Count the lines below that include the word "estamos", then give that number and no other words.

Data entries
········

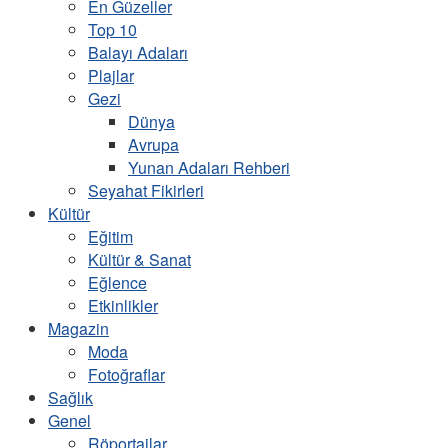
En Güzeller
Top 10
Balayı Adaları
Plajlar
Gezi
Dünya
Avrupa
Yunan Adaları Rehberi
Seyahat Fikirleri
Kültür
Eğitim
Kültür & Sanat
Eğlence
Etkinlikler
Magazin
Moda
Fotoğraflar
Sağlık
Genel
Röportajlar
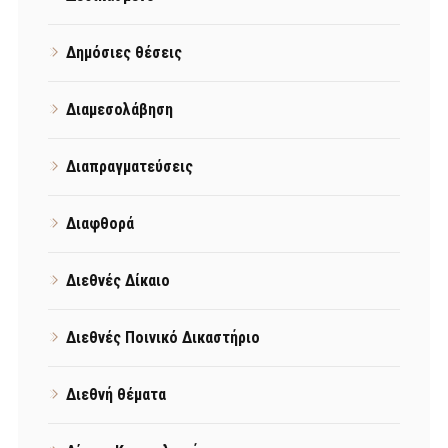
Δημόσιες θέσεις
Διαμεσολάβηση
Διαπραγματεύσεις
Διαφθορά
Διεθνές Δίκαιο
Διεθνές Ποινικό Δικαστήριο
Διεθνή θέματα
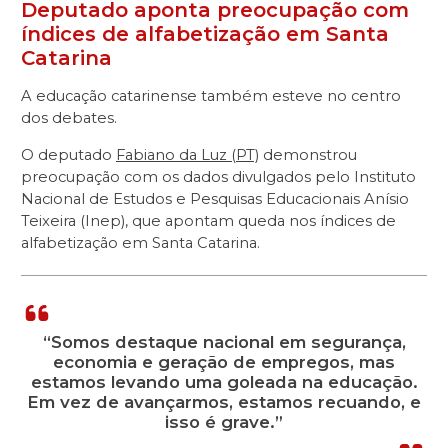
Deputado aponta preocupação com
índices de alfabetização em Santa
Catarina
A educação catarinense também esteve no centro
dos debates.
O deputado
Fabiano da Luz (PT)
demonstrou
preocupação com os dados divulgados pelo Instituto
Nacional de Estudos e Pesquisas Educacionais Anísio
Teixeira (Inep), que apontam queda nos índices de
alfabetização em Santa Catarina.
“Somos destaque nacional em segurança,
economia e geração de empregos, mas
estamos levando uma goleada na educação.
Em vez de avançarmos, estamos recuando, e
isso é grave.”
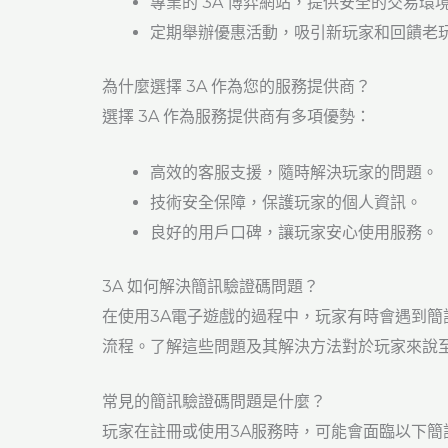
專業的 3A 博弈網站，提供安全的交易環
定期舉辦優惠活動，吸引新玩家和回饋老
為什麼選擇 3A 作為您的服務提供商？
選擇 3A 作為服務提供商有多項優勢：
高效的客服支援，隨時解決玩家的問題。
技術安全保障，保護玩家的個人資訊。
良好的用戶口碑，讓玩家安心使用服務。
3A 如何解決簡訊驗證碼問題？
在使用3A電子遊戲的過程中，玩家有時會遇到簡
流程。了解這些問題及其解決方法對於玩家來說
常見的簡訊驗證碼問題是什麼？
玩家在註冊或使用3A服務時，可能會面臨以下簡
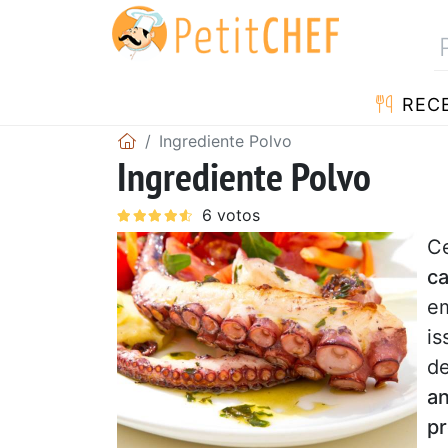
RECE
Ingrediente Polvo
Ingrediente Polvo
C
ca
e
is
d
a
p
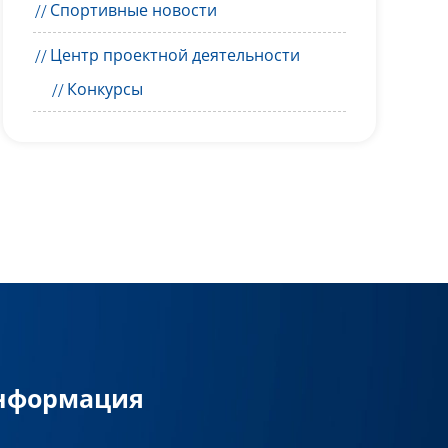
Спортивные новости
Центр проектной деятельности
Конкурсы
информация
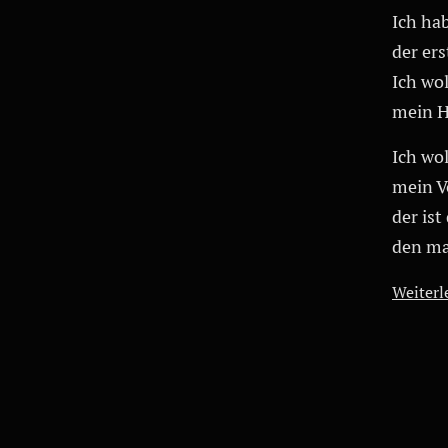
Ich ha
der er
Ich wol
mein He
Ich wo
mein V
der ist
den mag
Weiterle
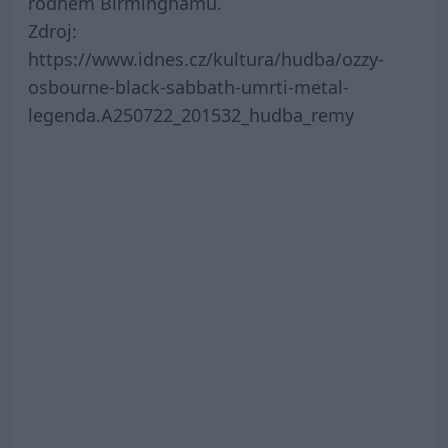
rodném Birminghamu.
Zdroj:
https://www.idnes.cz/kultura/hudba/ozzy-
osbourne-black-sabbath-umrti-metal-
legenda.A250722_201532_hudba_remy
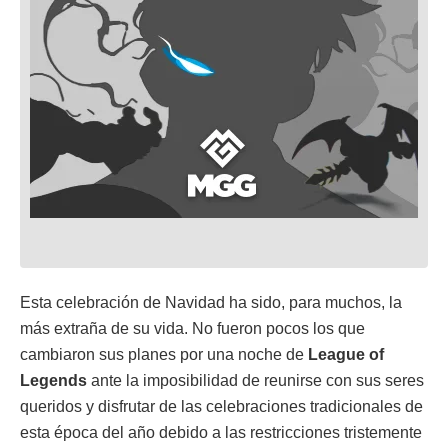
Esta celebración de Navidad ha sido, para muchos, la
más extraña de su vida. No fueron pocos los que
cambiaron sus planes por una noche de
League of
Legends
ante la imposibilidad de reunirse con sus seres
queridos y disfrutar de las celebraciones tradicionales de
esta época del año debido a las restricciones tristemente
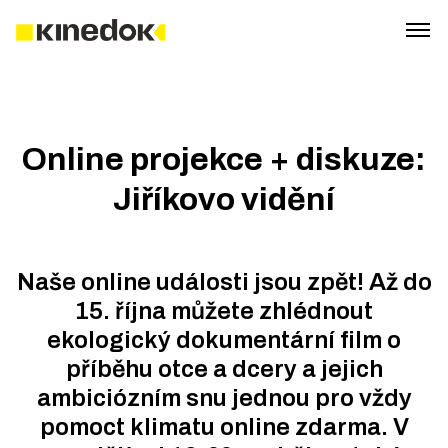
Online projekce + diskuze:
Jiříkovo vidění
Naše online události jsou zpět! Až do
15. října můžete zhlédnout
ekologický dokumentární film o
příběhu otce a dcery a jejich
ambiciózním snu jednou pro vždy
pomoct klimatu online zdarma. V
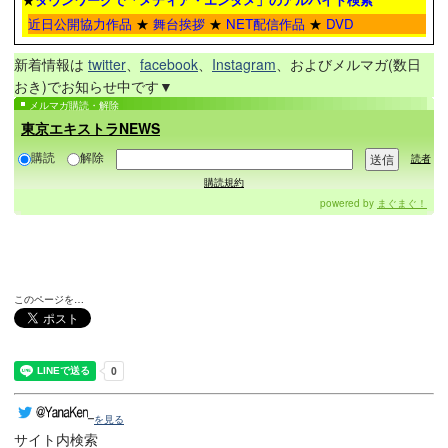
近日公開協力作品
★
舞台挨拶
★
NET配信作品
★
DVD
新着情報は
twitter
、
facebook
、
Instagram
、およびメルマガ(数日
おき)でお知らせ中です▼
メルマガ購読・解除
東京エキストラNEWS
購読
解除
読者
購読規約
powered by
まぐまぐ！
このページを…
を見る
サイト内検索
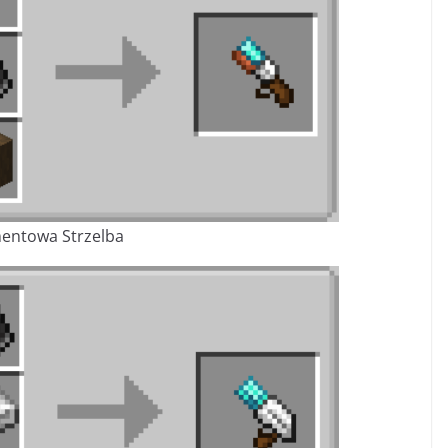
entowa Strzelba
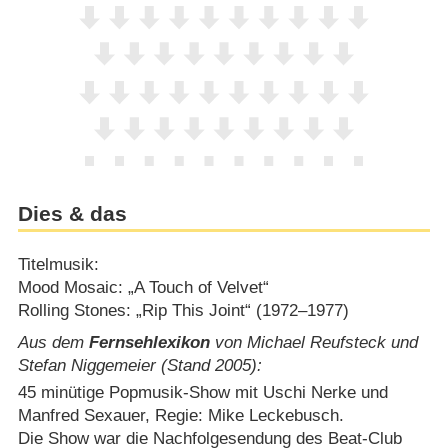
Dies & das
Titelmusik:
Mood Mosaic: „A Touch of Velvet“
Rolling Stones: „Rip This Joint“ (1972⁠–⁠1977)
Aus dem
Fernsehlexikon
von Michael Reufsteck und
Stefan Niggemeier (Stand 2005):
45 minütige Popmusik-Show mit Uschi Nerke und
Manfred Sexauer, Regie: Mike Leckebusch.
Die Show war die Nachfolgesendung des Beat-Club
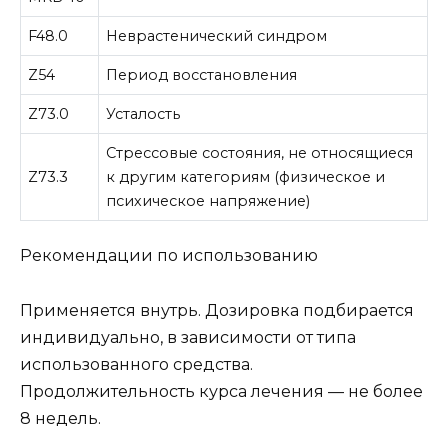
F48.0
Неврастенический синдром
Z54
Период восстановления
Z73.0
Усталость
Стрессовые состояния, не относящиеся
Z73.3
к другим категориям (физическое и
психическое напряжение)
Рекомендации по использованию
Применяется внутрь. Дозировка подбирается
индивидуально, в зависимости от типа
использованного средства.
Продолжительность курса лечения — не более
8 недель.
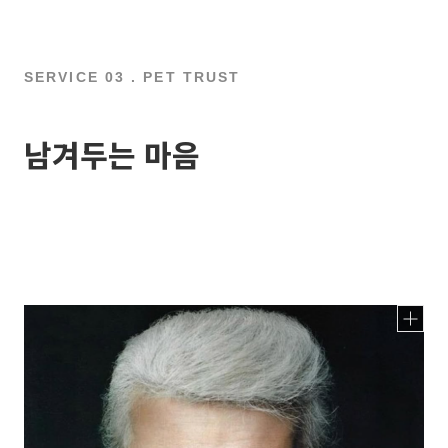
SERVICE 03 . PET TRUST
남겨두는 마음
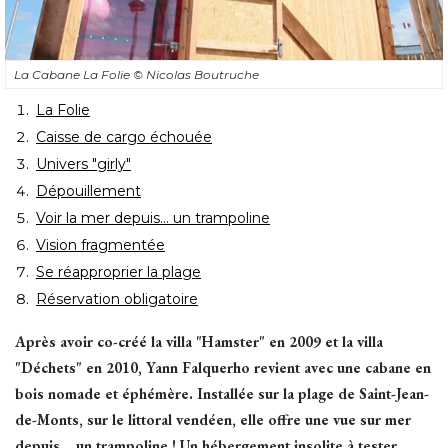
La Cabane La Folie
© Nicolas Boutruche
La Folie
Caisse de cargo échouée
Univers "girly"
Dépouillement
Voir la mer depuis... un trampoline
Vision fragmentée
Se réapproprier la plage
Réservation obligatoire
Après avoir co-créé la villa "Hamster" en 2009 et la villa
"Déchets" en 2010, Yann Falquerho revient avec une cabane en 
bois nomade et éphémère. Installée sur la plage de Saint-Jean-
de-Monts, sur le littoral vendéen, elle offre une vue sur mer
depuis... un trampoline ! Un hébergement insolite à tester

········

Result
2